THE TASK => Write out the lines below exactly, beginning at the one with "cette opération et ses coûts" and stopping after the one with "bedrijven en verenigingen."; the pictures are not copied.

⟨

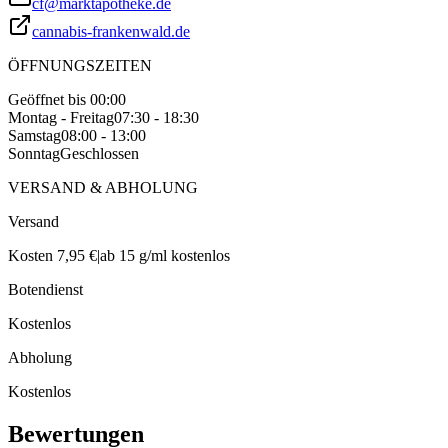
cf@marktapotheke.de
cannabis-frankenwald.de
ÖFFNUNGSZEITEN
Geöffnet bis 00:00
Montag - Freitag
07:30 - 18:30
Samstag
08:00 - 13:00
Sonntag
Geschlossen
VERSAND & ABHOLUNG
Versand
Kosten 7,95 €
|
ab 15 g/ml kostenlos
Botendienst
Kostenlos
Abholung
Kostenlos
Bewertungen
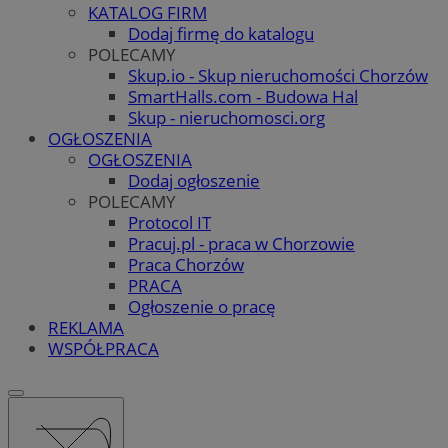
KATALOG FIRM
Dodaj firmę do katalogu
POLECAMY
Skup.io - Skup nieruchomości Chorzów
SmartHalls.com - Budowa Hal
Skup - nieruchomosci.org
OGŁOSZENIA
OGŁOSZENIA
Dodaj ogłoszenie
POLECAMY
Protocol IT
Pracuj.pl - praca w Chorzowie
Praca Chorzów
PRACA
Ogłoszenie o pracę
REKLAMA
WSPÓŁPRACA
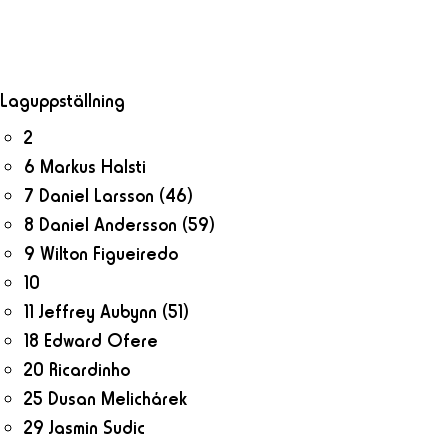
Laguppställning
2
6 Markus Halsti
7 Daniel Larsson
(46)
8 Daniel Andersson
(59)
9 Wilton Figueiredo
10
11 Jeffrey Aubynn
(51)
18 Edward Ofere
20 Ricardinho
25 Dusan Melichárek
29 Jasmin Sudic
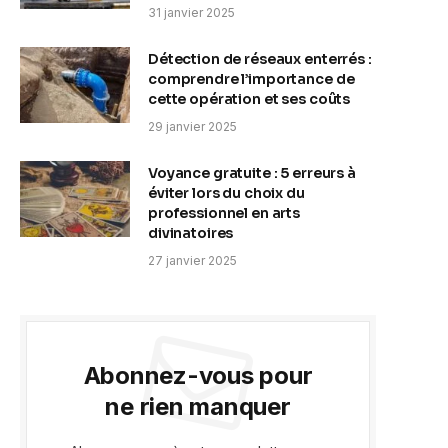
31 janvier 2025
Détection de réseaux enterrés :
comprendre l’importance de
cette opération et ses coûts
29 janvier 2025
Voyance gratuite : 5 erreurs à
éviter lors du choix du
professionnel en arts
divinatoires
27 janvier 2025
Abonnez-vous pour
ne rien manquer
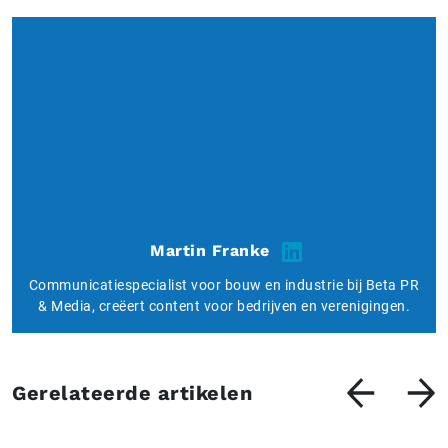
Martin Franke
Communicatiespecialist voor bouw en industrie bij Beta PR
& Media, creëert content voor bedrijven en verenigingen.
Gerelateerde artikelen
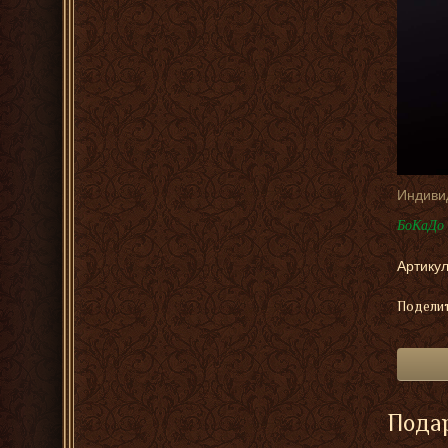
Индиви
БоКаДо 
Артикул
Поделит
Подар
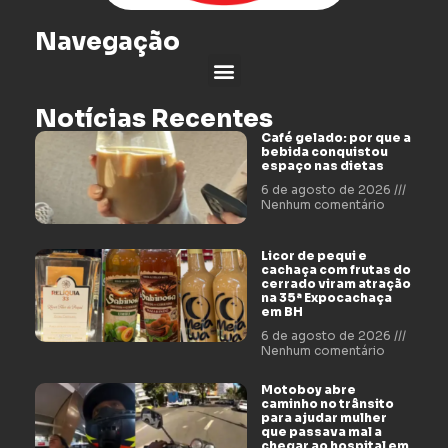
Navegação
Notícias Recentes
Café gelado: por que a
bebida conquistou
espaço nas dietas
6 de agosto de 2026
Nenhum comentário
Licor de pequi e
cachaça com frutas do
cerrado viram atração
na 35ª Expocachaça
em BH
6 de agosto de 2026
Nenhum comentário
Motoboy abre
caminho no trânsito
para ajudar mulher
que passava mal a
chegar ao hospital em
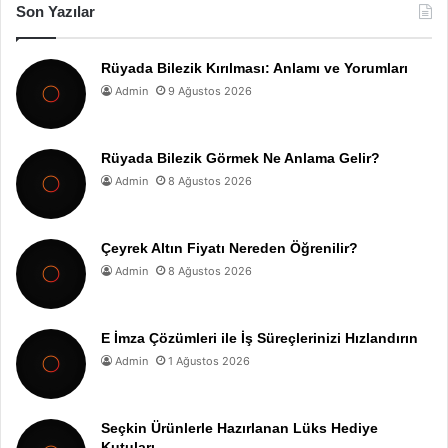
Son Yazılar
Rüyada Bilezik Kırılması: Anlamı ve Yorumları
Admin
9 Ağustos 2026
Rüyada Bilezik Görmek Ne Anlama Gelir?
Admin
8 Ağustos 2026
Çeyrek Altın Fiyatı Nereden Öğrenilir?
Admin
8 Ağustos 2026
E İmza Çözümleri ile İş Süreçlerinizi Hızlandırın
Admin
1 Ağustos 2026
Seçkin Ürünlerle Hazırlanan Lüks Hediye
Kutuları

⟩

OUTPUT FOR THIS EXERCISE =>
cette opération et ses coûts
29 janvier 2025
Voyance gratuite : 5 erreurs à
éviter lors du choix du
professionnel en arts
divinatoires
27 janvier 2025
Abonnez-vous pour
ne rien manquer
Martin Franke
Communicatiespecialist voor bouw en industrie bij Beta PR
& Media, creëert content voor bedrijven en verenigingen.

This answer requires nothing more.